Exercise prompt: Gather the lines below that include the string "صوفيا", copying each in full.

Data supplied:
_ _ _
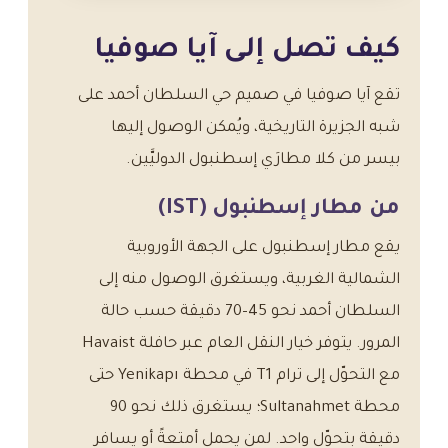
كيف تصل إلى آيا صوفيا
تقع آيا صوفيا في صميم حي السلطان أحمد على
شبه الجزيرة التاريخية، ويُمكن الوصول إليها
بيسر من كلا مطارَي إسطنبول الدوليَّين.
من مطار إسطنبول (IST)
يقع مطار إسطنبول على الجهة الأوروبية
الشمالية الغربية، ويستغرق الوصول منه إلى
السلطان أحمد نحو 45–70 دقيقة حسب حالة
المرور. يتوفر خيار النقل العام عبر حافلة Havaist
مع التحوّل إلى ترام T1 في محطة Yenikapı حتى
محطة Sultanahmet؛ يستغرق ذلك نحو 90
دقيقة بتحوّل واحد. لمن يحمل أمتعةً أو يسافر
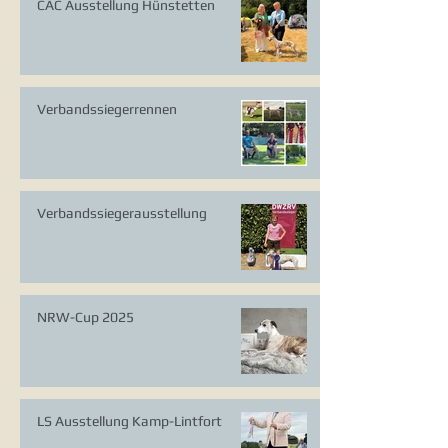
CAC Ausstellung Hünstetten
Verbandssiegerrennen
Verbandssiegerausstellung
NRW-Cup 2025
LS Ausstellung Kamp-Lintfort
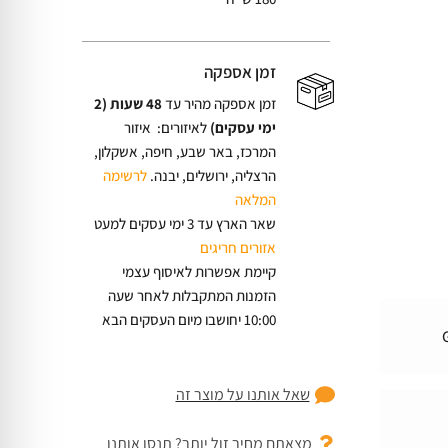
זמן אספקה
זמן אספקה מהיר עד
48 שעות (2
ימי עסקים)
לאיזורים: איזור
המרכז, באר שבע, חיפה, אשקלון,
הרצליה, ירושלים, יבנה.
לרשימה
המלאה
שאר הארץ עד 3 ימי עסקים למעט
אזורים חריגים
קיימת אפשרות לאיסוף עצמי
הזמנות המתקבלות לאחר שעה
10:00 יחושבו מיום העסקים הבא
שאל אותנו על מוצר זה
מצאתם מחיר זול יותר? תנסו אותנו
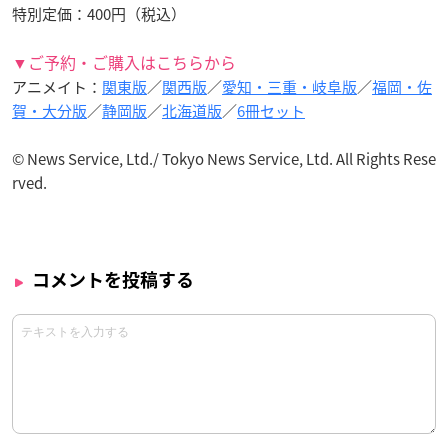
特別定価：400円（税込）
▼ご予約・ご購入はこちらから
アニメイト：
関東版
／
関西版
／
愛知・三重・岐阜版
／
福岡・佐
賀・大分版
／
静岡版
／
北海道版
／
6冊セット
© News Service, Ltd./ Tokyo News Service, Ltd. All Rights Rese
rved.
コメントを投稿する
_ _ _
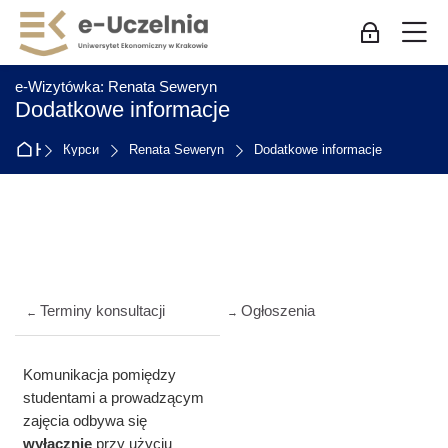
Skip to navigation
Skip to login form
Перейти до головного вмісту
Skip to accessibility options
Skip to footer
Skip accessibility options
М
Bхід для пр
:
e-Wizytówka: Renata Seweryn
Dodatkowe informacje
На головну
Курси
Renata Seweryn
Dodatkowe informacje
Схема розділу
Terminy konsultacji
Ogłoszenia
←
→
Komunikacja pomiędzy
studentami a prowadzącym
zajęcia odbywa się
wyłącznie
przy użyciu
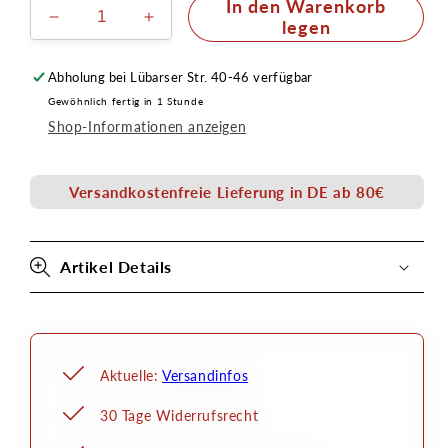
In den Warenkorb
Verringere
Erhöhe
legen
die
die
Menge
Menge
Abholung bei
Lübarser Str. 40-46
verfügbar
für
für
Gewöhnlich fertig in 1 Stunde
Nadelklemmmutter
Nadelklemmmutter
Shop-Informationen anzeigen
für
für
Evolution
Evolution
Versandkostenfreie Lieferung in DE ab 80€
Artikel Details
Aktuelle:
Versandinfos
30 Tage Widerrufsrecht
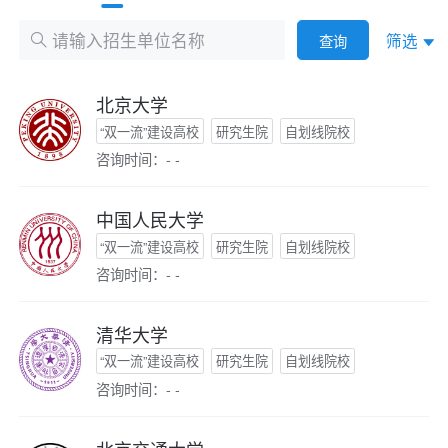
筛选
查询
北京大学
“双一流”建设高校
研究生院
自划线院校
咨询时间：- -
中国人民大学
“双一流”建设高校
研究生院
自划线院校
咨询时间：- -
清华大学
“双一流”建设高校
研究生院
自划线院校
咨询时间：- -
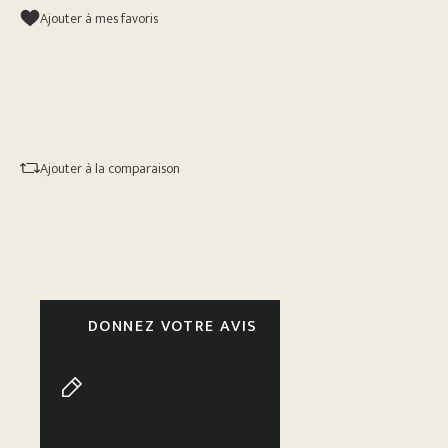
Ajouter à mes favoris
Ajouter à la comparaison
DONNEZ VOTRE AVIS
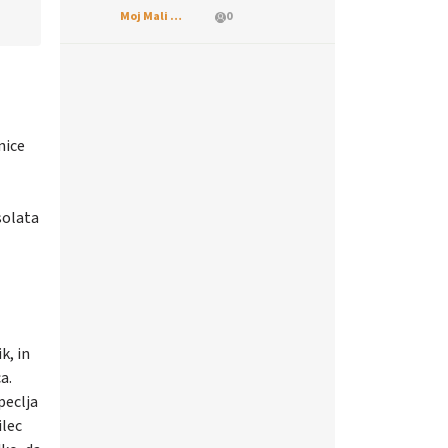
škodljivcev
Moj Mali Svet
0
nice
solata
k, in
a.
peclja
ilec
_ _ _
Task solution:
كيف تصل إلى آيا صوفيا
تقع آيا صوفيا في صميم حي السلطان أحمد على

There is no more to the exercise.